Crohn's disease (CD) is highly heritable. NOD2 has emerged as the main susceptibility gene among individuals of European ancestry; however, NOD2 does not appear to contribute to CD susceptibility among many non-European populations. Today's African American (AA) population represents an admixture of West African (80%) and European (20%) ancestry. Since genotype-based tools are becoming increasingly available for CD, it is important that we validate the risk variants in different populations, such as admixed AAs.

Methods:

We analyzed the NOD2 variants among admixed AAs (n = 321, 240 with CD and 111 healthy controls [HCs]) and nonadmixed West Africans (n = 40) by genotyping four known disease-causing NOD variants. We extracted the publicly available 1000 Genomes data on NOD2 variants from 500 subjects of West African origin.
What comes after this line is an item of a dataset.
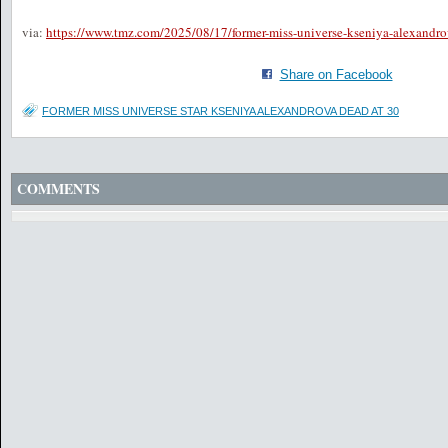
via:
https://www.tmz.com/2025/08/17/former-miss-universe-kseniya-alexandro
Share on Facebook
FORMER MISS UNIVERSE STAR KSENIYA ALEXANDROVA DEAD AT 30
COMMENTS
Association with disease was evaluated by logistic regression.

Results:

An association with CD was found for the classical single nucleotide polymorphism (SNP) 1007fs (2.6% CD, 0% HC, P = 0.012); there was no association when the genotypic and allelic frequencies of the risk alleles were compared for SNPs R702W and G908R. No known NOD2 risk alleles were seen in either the West African cohort or in subjects of African ancestry from the 1000 Genomes project.

Conclusions:

The NOD2 gene is a risk for CD in AAs, although the allele frequencies and the attributable risk are much lower compared with Caucasians. The risk alleles are not seen in the West African population, suggesting that the risk for CD contributed by NOD2 among AAs is due exclusively to recent European admixture. (Inflamm Bowel Dis 2012;)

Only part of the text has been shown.